> **PROBLEM STATEMENT**:
Using the records below, give again exactly the lines from the line that contains "What do you see at coordinates (34, 1046)" through the line that contains "This screenshot has width=1185, height=732.", both ends included, and only those.

(Beginning of EXCERPTED DATA)

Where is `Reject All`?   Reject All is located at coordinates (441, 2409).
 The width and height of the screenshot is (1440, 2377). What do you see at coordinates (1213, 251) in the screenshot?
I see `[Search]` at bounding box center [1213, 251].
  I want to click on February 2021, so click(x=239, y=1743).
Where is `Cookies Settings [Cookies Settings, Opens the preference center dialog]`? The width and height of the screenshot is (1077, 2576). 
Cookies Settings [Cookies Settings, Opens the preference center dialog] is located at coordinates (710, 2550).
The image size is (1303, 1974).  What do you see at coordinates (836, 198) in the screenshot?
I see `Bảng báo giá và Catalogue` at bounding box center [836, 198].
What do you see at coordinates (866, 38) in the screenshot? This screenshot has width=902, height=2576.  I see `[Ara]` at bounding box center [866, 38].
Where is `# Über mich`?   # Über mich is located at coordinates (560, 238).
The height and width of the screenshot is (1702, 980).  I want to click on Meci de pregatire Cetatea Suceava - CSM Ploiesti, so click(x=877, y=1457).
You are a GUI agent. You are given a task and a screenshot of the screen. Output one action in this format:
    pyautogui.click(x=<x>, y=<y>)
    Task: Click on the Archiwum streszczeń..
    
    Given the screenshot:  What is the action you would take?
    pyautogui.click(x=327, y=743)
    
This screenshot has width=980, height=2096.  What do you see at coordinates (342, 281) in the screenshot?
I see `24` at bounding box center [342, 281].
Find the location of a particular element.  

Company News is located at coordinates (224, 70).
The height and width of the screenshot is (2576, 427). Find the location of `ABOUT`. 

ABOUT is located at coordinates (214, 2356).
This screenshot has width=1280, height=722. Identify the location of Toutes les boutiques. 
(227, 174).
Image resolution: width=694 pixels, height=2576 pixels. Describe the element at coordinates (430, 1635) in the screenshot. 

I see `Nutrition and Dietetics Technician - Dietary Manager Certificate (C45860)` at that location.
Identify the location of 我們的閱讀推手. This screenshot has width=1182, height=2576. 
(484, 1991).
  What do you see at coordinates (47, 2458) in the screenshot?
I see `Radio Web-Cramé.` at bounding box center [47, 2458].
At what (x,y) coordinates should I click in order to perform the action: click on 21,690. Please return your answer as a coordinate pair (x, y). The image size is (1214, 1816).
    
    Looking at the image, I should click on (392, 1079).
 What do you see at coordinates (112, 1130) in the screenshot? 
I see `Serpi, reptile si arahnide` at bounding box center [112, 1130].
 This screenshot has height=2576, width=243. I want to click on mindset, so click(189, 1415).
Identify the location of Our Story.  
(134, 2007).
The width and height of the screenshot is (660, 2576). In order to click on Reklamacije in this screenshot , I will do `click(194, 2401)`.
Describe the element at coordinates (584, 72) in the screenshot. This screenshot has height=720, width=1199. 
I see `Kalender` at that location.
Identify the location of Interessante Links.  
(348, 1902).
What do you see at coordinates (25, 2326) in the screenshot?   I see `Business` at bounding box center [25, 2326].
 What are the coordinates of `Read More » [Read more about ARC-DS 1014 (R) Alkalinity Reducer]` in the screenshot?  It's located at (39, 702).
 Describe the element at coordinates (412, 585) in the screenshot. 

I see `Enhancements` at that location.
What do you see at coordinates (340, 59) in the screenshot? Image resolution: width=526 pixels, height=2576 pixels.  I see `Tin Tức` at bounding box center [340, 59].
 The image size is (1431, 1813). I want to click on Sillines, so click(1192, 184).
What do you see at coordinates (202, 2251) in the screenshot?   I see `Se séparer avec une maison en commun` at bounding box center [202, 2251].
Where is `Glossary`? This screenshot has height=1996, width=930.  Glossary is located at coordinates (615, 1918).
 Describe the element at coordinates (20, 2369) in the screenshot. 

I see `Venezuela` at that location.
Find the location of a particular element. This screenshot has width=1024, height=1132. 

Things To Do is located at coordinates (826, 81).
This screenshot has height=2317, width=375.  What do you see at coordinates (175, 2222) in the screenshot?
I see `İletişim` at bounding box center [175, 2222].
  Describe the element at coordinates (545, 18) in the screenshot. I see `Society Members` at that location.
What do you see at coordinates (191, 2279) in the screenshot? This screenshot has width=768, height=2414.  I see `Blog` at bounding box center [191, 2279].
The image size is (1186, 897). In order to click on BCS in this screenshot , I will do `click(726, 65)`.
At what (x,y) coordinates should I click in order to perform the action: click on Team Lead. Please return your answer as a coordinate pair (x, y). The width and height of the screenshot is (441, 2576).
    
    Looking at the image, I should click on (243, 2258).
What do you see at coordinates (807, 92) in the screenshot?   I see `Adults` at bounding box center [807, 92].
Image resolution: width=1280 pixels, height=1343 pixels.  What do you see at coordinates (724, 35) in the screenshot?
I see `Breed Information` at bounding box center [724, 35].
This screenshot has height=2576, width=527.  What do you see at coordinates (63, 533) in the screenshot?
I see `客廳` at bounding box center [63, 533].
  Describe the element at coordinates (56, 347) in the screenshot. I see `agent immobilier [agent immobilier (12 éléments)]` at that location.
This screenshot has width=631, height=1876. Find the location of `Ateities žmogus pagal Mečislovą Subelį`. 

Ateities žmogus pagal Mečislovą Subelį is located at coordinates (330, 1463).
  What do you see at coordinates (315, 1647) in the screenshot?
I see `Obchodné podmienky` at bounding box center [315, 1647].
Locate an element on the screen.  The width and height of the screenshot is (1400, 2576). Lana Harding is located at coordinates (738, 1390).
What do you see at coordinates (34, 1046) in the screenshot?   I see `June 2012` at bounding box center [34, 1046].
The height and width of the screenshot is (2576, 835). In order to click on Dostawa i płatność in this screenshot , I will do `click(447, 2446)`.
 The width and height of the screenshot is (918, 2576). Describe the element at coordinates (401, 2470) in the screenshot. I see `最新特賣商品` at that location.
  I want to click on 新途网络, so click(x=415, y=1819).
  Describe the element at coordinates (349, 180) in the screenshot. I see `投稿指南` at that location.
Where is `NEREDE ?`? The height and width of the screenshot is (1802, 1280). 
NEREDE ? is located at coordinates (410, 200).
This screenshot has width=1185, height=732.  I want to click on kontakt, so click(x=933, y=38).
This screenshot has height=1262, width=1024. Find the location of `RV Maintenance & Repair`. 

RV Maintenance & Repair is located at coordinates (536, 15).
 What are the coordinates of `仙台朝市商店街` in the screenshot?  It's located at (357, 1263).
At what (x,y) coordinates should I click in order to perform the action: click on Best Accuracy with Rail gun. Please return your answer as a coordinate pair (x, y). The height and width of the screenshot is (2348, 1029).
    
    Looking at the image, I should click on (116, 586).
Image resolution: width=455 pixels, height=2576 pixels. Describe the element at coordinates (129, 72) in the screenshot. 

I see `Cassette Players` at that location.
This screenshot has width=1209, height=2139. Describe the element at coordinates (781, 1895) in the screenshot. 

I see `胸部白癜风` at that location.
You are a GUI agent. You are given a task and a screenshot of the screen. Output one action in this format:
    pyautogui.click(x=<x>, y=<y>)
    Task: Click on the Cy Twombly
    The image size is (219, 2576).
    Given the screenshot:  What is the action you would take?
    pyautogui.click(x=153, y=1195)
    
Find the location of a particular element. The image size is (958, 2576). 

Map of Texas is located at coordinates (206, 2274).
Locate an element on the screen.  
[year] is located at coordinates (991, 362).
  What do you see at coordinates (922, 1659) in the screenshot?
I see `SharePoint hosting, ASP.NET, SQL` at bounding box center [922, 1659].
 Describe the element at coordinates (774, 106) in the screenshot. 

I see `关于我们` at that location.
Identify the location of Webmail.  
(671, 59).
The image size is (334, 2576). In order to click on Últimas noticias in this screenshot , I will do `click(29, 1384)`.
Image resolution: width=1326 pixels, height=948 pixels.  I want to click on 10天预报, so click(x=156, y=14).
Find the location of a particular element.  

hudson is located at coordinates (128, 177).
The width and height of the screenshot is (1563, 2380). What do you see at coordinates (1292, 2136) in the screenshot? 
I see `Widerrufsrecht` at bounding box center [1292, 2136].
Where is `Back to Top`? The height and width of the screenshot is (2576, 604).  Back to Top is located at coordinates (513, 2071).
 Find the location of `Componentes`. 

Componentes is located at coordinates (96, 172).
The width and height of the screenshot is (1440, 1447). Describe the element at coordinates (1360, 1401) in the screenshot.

(End of EXCERPTED DATA)

> **EXERCISE SOLUTION**:
What do you see at coordinates (34, 1046) in the screenshot?   I see `June 2012` at bounding box center [34, 1046].
The height and width of the screenshot is (2576, 835). In order to click on Dostawa i płatność in this screenshot , I will do `click(447, 2446)`.
 The width and height of the screenshot is (918, 2576). Describe the element at coordinates (401, 2470) in the screenshot. I see `最新特賣商品` at that location.
  I want to click on 新途网络, so click(x=415, y=1819).
  Describe the element at coordinates (349, 180) in the screenshot. I see `投稿指南` at that location.
Where is `NEREDE ?`? The height and width of the screenshot is (1802, 1280). 
NEREDE ? is located at coordinates (410, 200).
This screenshot has width=1185, height=732.  I want to click on kontakt, so click(x=933, y=38).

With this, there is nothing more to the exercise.